2."Tempting although in one sense it is", the Justices declined to refer the question of the meaning of "disturbance" to the Court of Justice of the European Union, it being "unrealistic to suppose that the Court of Justice would feel able to provide any greater or different assistance than we have here sought to give" (per Lord Brown para 25; Lord Walker para 33; Lady Hale para 34; Lord Mance para 48; Lord Kerr para 79). This was without any mention of the conventional test for acte clair (that "courts against whose decisions there is no judicial remedy must, as a rule, [emphasis in the original "INFORMATION NOTE on references from national courts for a preliminary reference (2009/C/297/01)"] refer such questions to the Court, unless the Court has already ruled on the point [which was not the case here], or unless the correct interpretation of the rule of law is obvious" [different interpretations were expressed at first instance, in the Court of Appeal and in the Supreme Court].

 3. It establishes that "where... Natural England express themselves satisfied that a proposed development will be compliant with Article 12, the planning authority are... entitled to presume that this is so", and are not "required ...to consider and decide for themselves whether the development would or would not occasion such disturbance to bats as in fact and in law to constitute a violation of article 12(1)(b) of the Directive" (per Lord Brown para 30; Lord Walker para 33; Lady Hale para 45; Lord Mance para 48; Lord Kerr para 82, who, however, did not consider that Natural England "had unambiguously expressed the view").
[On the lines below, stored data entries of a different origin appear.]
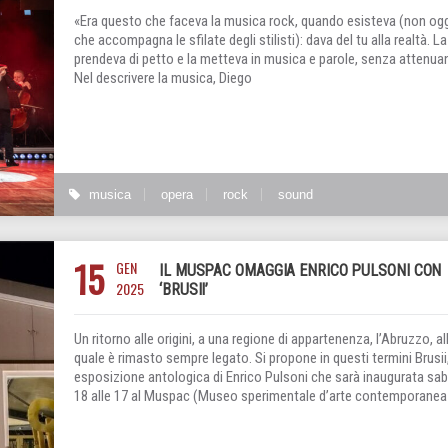
«Era questo che faceva la musica rock, quando esisteva (non ogg
che accompagna le sfilate degli stilisti): dava del tu alla realtà. La
prendeva di petto e la metteva in musica e parole, senza attenuan
Nel descrivere la musica, Diego
musica
opera
rock
sound
15
GEN
IL MUSPAC OMAGGIA ENRICO PULSONI CON
2025
‘BRUSII’
Un ritorno alle origini, a una regione di appartenenza, l’Abruzzo, al
quale è rimasto sempre legato. Si propone in questi termini Brusii
esposizione antologica di Enrico Pulsoni che sarà inaugurata sa
18 alle 17 al Muspac (Museo sperimentale d’arte contemporanea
 4. Obiter (and without expressly citing it) a principal part of the reasoning in R (Simon Woolley) v Cheshire East Borough Council [2009] EWHC 1227 (Admin) has been rejected, namely that local planning authorities need in article 12 cases to consider the likelihood that licences/derogations will be issued. Of the summary of that reasoning, contained in para 61 of the Court of Appeal's judgment and accepted as correct by Counsel for both parties at all stages of the Morge litigation, Lord Brown said (para 29) that it "goes too far and puts too great a responsibility on the Planning Committee whose only obligation under regulation 3(4) [of the Habitats Regulations 1994] is, I repeat, "to have regard to the requirements of the Habitats Directive so far as  [those requirements] may be affected by" their decision whether or not to grant planning permission". Lord Brown, however, seems to have considered that permission should be refused "in cases where the Planning Committee conclude that the proposed development would both (a) be likely to offend article 12(1) and (b) be unlikely to be licensed pursuant to the derogation powers" (para 29) (also per Lord Walker para 33; Lady Hale para 44; Lord Mance para 48; Lord Kerr expressing no view on this matter). Therefore the actual decision in Woolley (an article 12(1)(d) case, with no likelihood of a derogation) was probably correct.

An intriguing feature of the judgments, perhaps demonstrative of the self-confidence of the Supreme Court, is that only Lady Hale (para 36) cited any decided case (R (Alconbury Developments Ltd) v Secretary of State for E, T & R [2001] UKHL 23), a case not cited by Counsel for either party.

The unsuccessful Claimant was represented by Charles George QC, Gregory Jones and Sarah Sackman, instructed by Swain & Co.